The Science Behind Miracles

for Outside

Imagine a man who could endure near-freezing water for 45 minutes at a stretch. Imagine if that same man could run a barefoot marathon in the Arctic or swim 50 meters under the ice of a frozen lake. Imagine that man said the secret to his abilities not only allows him to climb Himalayan mountains wearing shorts, but also eases everything from chronic pain to Crohn’s disease and even Parkinson’s. What would you call that man? A savant? Guru? Prophet of God, maybe?

That’s the character Scott Carney describes in his new book, What Doesn’t Kill Us, about legendary survivalist and icy-water swimmer Wim Hof. The 57-year-old Dutchman, often referred to as the Iceman, has devised a series of breathing techniques and conditioning exercises—mostly various types of hyperventilation and other ways to purge the body of CO2—that he credits as being the key to his extraordinary abilities. Hof, for his part, sees the whole thing in a much more spiritual light—getting back to a purer, more primitive version of ourselves.

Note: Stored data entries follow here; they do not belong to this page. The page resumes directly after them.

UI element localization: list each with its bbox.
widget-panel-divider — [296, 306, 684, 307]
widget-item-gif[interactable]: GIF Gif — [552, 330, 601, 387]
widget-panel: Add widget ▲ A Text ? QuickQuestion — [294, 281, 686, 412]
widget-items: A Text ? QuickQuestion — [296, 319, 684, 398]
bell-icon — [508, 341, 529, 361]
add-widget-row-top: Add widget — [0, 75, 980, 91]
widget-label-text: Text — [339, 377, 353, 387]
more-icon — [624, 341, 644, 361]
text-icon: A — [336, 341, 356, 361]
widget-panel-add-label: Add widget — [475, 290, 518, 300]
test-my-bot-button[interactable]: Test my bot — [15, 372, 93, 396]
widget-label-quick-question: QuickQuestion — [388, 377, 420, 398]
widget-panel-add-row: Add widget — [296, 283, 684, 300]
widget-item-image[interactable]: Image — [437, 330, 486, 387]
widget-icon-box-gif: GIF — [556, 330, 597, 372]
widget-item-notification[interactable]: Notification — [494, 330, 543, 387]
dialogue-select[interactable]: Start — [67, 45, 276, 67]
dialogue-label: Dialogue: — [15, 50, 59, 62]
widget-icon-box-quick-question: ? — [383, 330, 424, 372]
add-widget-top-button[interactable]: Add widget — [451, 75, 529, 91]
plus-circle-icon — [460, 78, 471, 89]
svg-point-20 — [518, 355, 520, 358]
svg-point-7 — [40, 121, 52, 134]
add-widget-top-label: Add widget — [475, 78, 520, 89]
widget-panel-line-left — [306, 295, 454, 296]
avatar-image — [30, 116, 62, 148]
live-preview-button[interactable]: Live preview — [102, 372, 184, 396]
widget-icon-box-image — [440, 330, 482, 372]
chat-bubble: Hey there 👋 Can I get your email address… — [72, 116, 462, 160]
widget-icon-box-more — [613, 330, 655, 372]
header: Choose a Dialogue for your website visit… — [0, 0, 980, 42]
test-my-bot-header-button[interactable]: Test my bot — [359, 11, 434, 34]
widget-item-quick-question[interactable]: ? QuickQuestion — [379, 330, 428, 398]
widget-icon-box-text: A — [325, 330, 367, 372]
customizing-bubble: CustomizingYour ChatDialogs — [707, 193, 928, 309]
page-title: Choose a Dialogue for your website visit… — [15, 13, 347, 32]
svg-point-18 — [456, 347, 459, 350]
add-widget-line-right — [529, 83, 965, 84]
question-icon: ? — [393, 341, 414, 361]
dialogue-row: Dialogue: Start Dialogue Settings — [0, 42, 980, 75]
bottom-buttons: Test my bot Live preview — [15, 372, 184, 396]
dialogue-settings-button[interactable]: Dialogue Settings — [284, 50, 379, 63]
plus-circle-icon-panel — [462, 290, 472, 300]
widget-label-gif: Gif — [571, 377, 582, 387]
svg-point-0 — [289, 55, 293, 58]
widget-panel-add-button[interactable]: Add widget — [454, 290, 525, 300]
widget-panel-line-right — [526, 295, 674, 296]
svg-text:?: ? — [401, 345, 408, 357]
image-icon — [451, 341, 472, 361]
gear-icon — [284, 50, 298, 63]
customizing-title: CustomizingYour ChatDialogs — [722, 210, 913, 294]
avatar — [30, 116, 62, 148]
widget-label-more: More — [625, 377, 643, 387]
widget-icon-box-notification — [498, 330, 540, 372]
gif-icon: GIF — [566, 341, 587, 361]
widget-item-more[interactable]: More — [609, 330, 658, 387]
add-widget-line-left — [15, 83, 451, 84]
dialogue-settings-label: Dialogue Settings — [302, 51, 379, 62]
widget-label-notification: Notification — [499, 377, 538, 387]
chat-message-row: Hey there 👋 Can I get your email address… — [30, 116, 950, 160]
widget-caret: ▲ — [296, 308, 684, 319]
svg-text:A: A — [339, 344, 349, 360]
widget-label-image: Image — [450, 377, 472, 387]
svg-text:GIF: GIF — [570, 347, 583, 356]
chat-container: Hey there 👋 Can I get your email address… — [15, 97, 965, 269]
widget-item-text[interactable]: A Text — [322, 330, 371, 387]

The book is a fun read because, at first glance, Hof does seem superhuman. He claims that by slowly conditioning oneself to low-oxygen states (through breathing exercises) or extreme cold (through full-body muscle-clenching exercises), one can channel their spiritual energy and tap into all kinds of hidden powers. Carney is at his best when he tries to explain Hof’s abilities through science. For instance, he suggests that Hof has tapped into a specific type of fat cell called brown adipose tissue that is found in human babies but mostly disappears in adulthood; through his body training, it’s possible that Hof has encouraged this vestigial fat to play an increased role in trapping heat. But the tone of What Doesn’t Kill Us occasionally implies that we should worship the guy. And honestly, it’s hard not to.